While Fender maintains a loyal following among musicians, the company has seen a steep decline in revenue in recent years, which Mooney attributes in part to Fender’s dumping of sub-brands Guild and Ovation.

Lessons learned

The guitar maker was founded by Leo Fender in Fullerton in 1946 and headquartered in Brea until 1991, when, a few months after Fender’s death, it relocated to Scottsdale, Ariz. The company has its main manufacturing and production plant in Corona and has opened specialty shops in international locations, including Ensenada, Mex.

The company toyed with going public in 2012, filing for an IPO in March of that year. In that filing with the Securities and Exchange Commission, it reported sales of $700 million for the year ended January 2012. It withdrew the filing four months later, however, citing unfavorable market conditions.

The intervening years have been rough. Sales this year are projected to be up by a “high single-digit” but still about $500 million, according to Fender, well below the level reached the year before the planned IPO.

After the withdrawal of the public offering, Fender’s primary investor at the time, Weston Presidio, sold its stock to the private equity arm of Hawaiian automotive retailer Servco Pacific, which in turn sold a portion of its stake to San Francisco’s TPG Growth; together, the companies own a controlling interest in the business, Mooney said.

TPG wouldn’t disclose the size of its investment, but Bill McGlashan, founder and managing partner of TPG, said the firm decided to buy in because Fender has an iconic brand and is an important part of the world’s music culture.

“We saw an opening for Fender to embrace new opportunities in the market to connect even more deeply with its customers, particularly by leveraging technology to enable people to share their own creative content and have real interactions with a brand they love,” McGlashan said in an email.

In June of last year, Mooney joined Fender from retail sporting company Quiksilver Inc., where he had served as chief executive for two years. Prior to that, he was chairman of Walt Disney Inc.’s consumer products division and spent 20 years at Nike Inc., where he worked first in the United Kingdom as a chief financial officer and later as chief marketing officer in the United States.
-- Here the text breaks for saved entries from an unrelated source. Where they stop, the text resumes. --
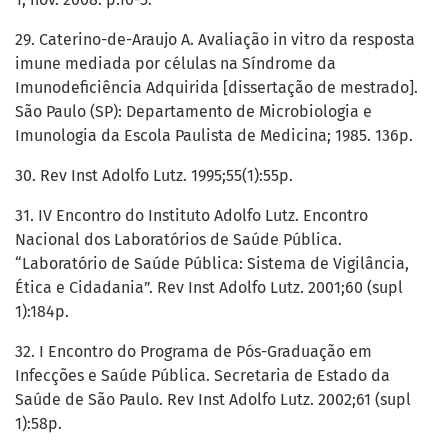
29. Caterino-de-Araujo A. Avaliação in vitro da resposta
imune mediada por células na Síndrome da
Imunodeficiência Adquirida [dissertação de mestrado].
São Paulo (SP): Departamento de Microbiologia e
Imunologia da Escola Paulista de Medicina; 1985. 136p.
30. Rev Inst Adolfo Lutz. 1995;55(1):55p.
31. IV Encontro do Instituto Adolfo Lutz. Encontro
Nacional dos Laboratórios de Saúde Pública.
“Laboratório de Saúde Pública: Sistema de Vigilância,
Ética e Cidadania”. Rev Inst Adolfo Lutz. 2001;60 (supl
1):184p.
32. I Encontro do Programa de Pós-Graduação em
Infecções e Saúde Pública. Secretaria de Estado da
Saúde de São Paulo. Rev Inst Adolfo Lutz. 2002;61 (supl
1):58p.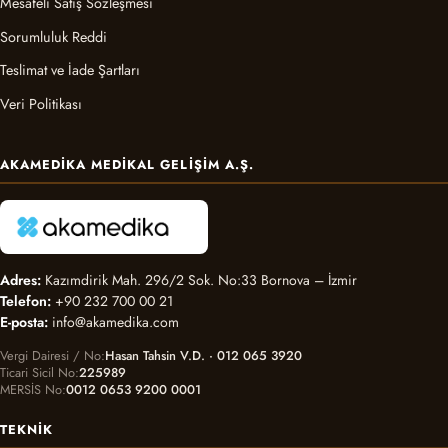
Mesafeli Satış Sözleşmesi
Sorumluluk Reddi
Teslimat ve İade Şartları
Veri Politikası
AKAMEDIKA MEDIKAL GELIŞIM A.Ş.
Adres:
Kazımdirik Mah. 296/2 Sok. No:33 Bornova – İzmir
Telefon:
+90 232 700 00 21
E-posta:
info@akamedika.com
Vergi Dairesi / No
Hasan Tahsin V.D. · 012 065 3920
Ticari Sicil No
225989
MERSİS No
0012 0653 9200 0001
TEKNIK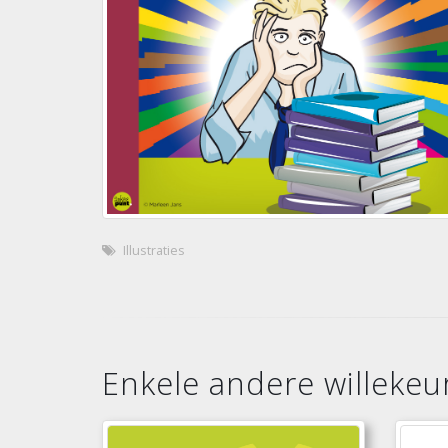
Illustraties
Enkele andere willekeur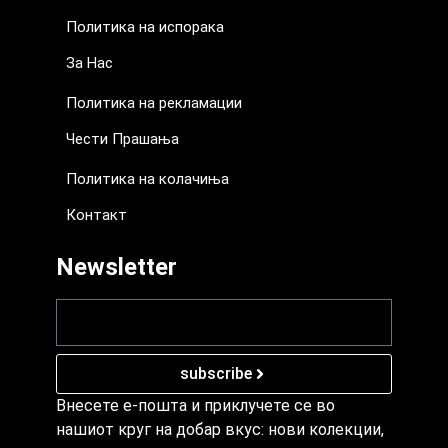
Политика на испорака
За Нас
Политика на рекламации
Чести Прашања
Политика на колачиња
Контакт
Newsletter
subscribe
Внесете е-пошта и приклучете се во
нашиот круг на добар вкус: нови колекции,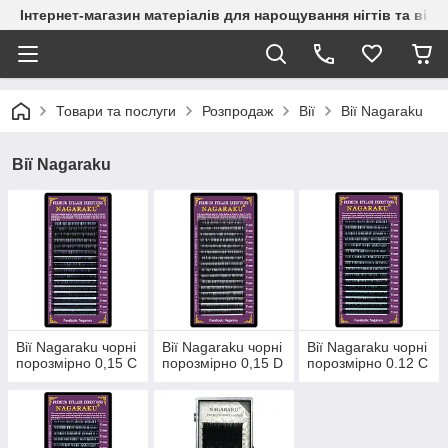
Інтернет-магазин матеріалів для нарощування нігтів та вій
Товари та послуги
Розпродаж
Вії
Вії Nagaraku
Вії Nagaraku
Вії Nagaraku чорні
Вії Nagaraku чорні
Вії Nagaraku чорні
порозмірно 0,15 С
порозмірно 0,15 D
порозмірно 0.12 С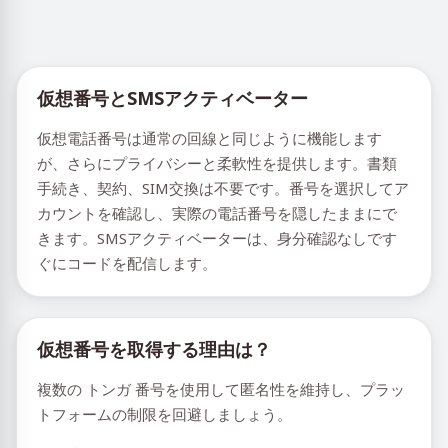
仮想番号とSMSアクティベーター
仮想電話番号は通常の回線と同じように機能します
が、さらにプライバシーと柔軟性を提供します。書類
手続き、契約、SIM交換は不要です。番号を選択してア
カウントを確認し、実際の電話番号を隠したままにで
きます。SMSアクティベーターは、身分確認なしです
ぐにコードを配信します。
仮想番号を取得する理由は？
複数の トンガ 番号を使用して匿名性を維持し、プラッ
トフォームの制限を回避しましょう。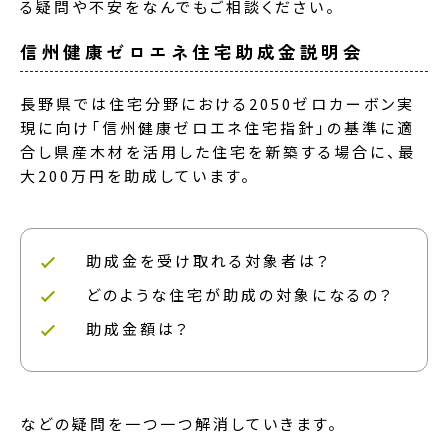
る疑問や不安をなんでもご相談ください。
信州健康ゼロエネ住宅助成金説明会
長野県では住宅分野における2050ゼロカーボン実
現に向け「信州健康ゼロエネ住宅指針」の基準に適
合し県産木材を活用した住宅を新築する場合に、最
大200万円を助成しています。
助成金を受け取れる対象者は？
どのような住宅が助成の対象になるの？
助成金額は？
などの疑問を一つ一つ解消していきます。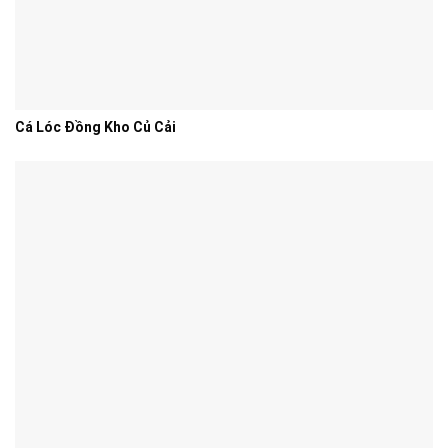
Cá Lóc Đồng Kho Củ Cải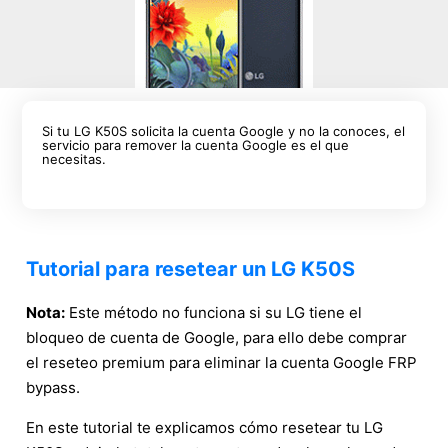
Si tu LG K50S solicita la cuenta Google y no la conoces, el
servicio para remover la cuenta Google es el que
necesitas.
Tutorial para resetear un LG K50S
Nota:
Este método no funciona si su LG tiene el
bloqueo de cuenta de Google, para ello debe comprar
el reseteo premium para eliminar la cuenta Google FRP
bypass.
En este tutorial te explicamos cómo resetear tu LG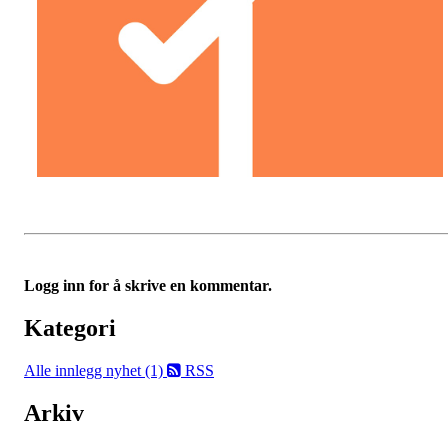
Logg inn for å skrive en kommentar.
Kategori
Alle innlegg
nyhet (1)
RSS
Arkiv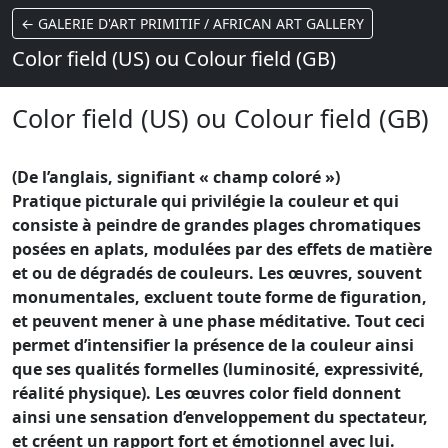
← GALERIE D'ART PRIMITIF / AFRICAN ART GALLERY
Color field (US) ou Colour field (GB)
Color field (US) ou Colour field (GB)
(De l’anglais, signifiant « champ coloré »)
Pratique picturale qui privilégie la couleur et qui
consiste à peindre de grandes plages chromatiques
posées en aplats, modulées par des effets de matière
et ou de dégradés de couleurs. Les œuvres, souvent
monumentales, excluent toute forme de figuration,
et peuvent mener à une phase méditative. Tout ceci
permet d’intensifier la présence de la couleur ainsi
que ses qualités formelles (luminosité, expressivité,
réalité physique). Les œuvres color field donnent
ainsi une sensation d’enveloppement du spectateur,
et créent un rapport fort et émotionnel avec lui.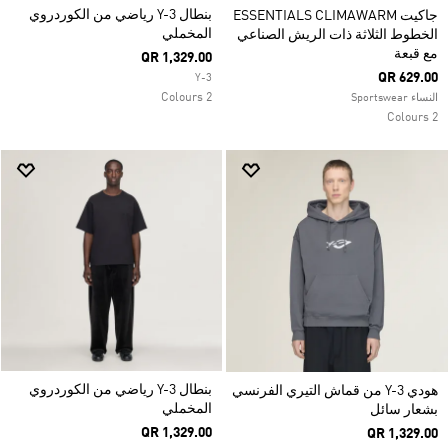
بنطال Y-3 رياضي من الكوردروي
جاكيت ESSENTIALS CLIMAWARM
المخملي
الخطوط الثلاثة ذات الريش الصناعي
مع قبعة
QR 1,329.00
QR 629.00
Y-3
2 Colours
النساء Sportswear
2 Colours
بنطال Y-3 رياضي من الكوردروي
هودي Y-3 من قماش التيري الفرنسي
المخملي
بشعار سائل
QR 1,329.00
QR 1,329.00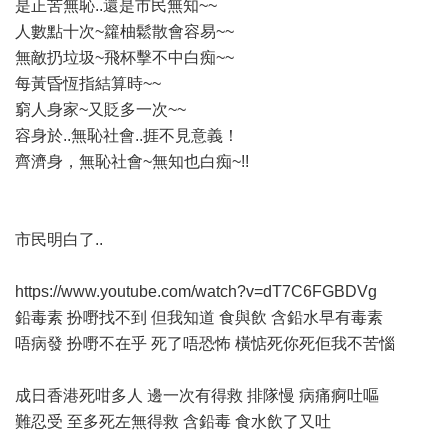
是正苦無恥..還是市民無知~~
人數點十次~籮柚鬆散會容易~~
無敵扔垃圾~飛杯擊不中白痴~~
每黃昏恆指結算時~~
窮人身家~又貶多一次~~
容身於..無恥社會..捱不見意義！
齊濟身，無恥社會~無知也白痴~!!
市民明白了..
https://www.youtube.com/watch?v=dT7C6FGBDVg
鉛毒素 扮嘢找不到 但我知道 食與飲 含鉛水早有毒素
唔病發 扮嘢不在乎 死了唔恐怖 橫惦死你死佢我不苦惱
成日香港死咁多人 邊一次有得救 排隊慢 病痛痾吐嘔
難忍受 至多死左無得救 含鉛毒 食水飲了又吐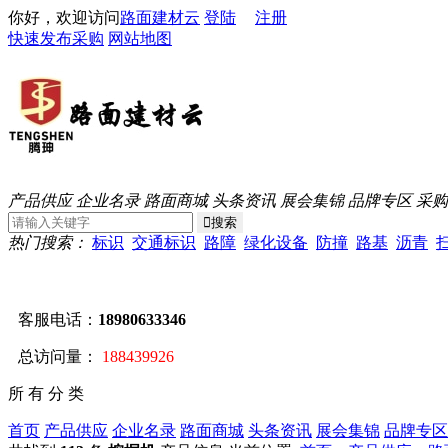
你好，欢迎访问
路面建材云
登陆
注册
快速发布采购
网站地图
产品供应
企业名录
路面商城
头条资讯
展会集锦
品牌专区
采购
热门搜索：
标识
交通标识
路障
绿化设备
防撞
路基
沥青
客服电话：
18980633346
总访问量：
188439926
所 有 分 类
首页
产品供应
企业名录
路面商城
头条资讯
展会集锦
品牌专区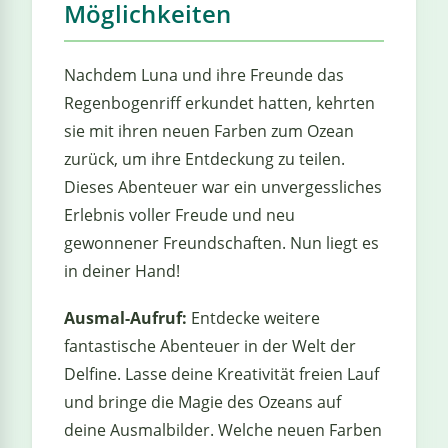
Möglichkeiten
Nachdem Luna und ihre Freunde das
Regenbogenriff erkundet hatten, kehrten
sie mit ihren neuen Farben zum Ozean
zurück, um ihre Entdeckung zu teilen.
Dieses Abenteuer war ein unvergessliches
Erlebnis voller Freude und neu
gewonnener Freundschaften. Nun liegt es
in deiner Hand!
Ausmal-Aufruf:
Entdecke weitere
fantastische Abenteuer in der Welt der
Delfine. Lasse deine Kreativität freien Lauf
und bringe die Magie des Ozeans auf
deine Ausmalbilder. Welche neuen Farben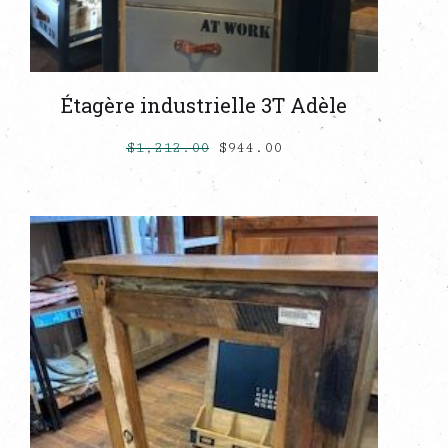
Étagère industrielle 3T Adèle
$
1,212.00
$
944.00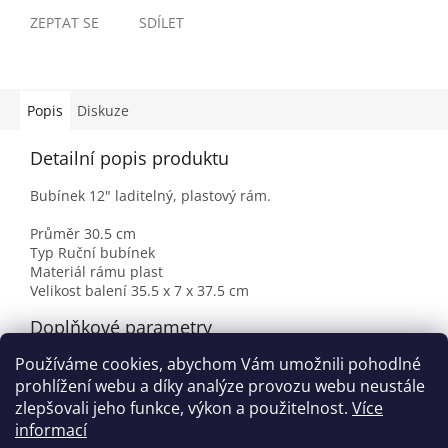
ZEPTAT SE
SDÍLET
Popis
Diskuze
Detailní popis produktu
Bubínek 12" laditelný, plastový rám.
Průměr 30.5 cm
Typ Ruční bubínek
Materiál rámu plast
Velikost balení 35.5 x 7 x 37.5 cm
Doplňkové parametry
Používáme cookies, abychom Vám umožnili pohodlné
Kategorie
:
Bubínky
prohlížení webu a díky analýze provozu webu neustále
EAN
:
5414428128133
zlepšovali jeho funkce, výkon a použitelnost.
Více
informací
Z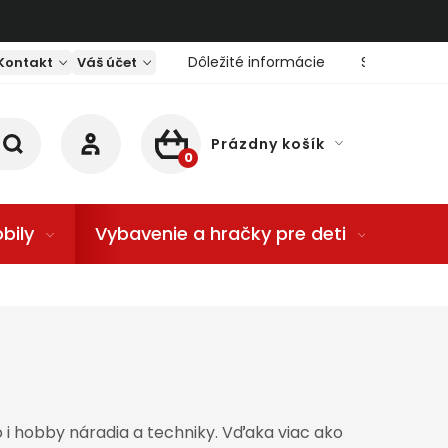
Dôležité informácie
Servis nárad
Kontakt
Váš účet
Prázdny košík
NÁKUPNÝ KOŠÍK
bily
Vybavenie a hračky pre deti
Dom
o i hobby náradia a techniky. Vďaka viac ako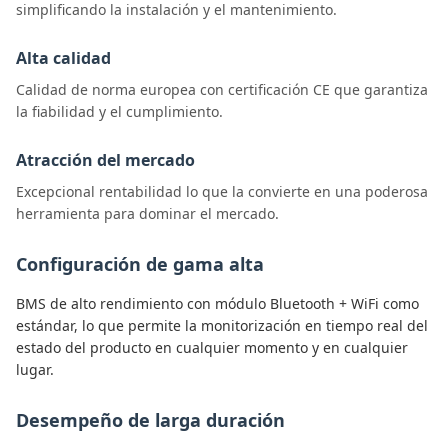
simplificando la instalación y el mantenimiento.
Alta calidad
Calidad de norma europea con certificación CE que garantiza
la fiabilidad y el cumplimiento.
Atracción del mercado
Excepcional rentabilidad lo que la convierte en una poderosa
herramienta para dominar el mercado.
Configuración de gama alta
BMS de alto rendimiento con módulo Bluetooth + WiFi como
estándar, lo que permite la monitorización en tiempo real del
estado del producto en cualquier momento y en cualquier
lugar.
Desempeño de larga duración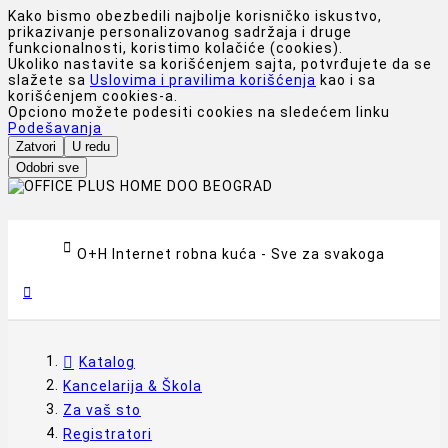
Kako bismo obezbedili najbolje korisničko iskustvo,
prikazivanje personalizovanog sadržaja i druge
funkcionalnosti, koristimo kolačiće (cookies).
Ukoliko nastavite sa korišćenjem sajta, potvrđujete da se
slažete sa
Uslovima i pravilima korišćenja
kao i sa
korišćenjem cookies-a.
Opciono možete podesiti cookies na sledećem linku
Podešavanja
Zatvori
U redu
Odobri sve

O+H Internet robna kuća - Sve za svakoga

Katalog
Kancelarija & Škola
Za vaš sto
Registratori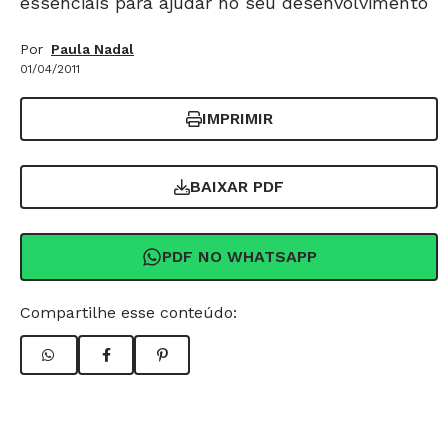
essenciais para ajudar no seu desenvolvimento
Por
Paula Nadal
01/04/2011
IMPRIMIR
BAIXAR PDF
PDF NO WHATSAPP
Compartilhe esse conteúdo: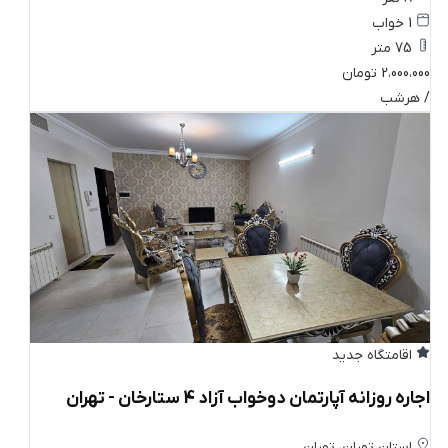
1 خواب
75 متر
2،000،000 تومان
/ هرشب
اقامتگاه جدید
اجاره روزانه آپارتمان دوخواب آزاد 4 ستارخان - تهران
استان تهران، تهران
Upon his arrival at the guitar maker, Mooney launched a division called Fender Digital to focus on apps, websites, platforms, and tools. In June, the company debuted Mod Shop, an online customization site where customers can design their own colorful guitar or bass.

The company released Fender Tune last month, a free app that helps players tune their guitars. It is the first in what is to be a line of teaching devices the company plans to launch over the next year, Mooney said.

That’s an important constituency to reach, he said, because 90 percent of first-time guitar players abandon the instrument within the first year. The 10 percent that stick to it are hooked for life and will purchase 12 to 15 guitars over their lifetime, meaning Fender has a lot to gain by increasing player retention.

“We make guitars,” said Mooney. “Why don’t we teach people how to play them?”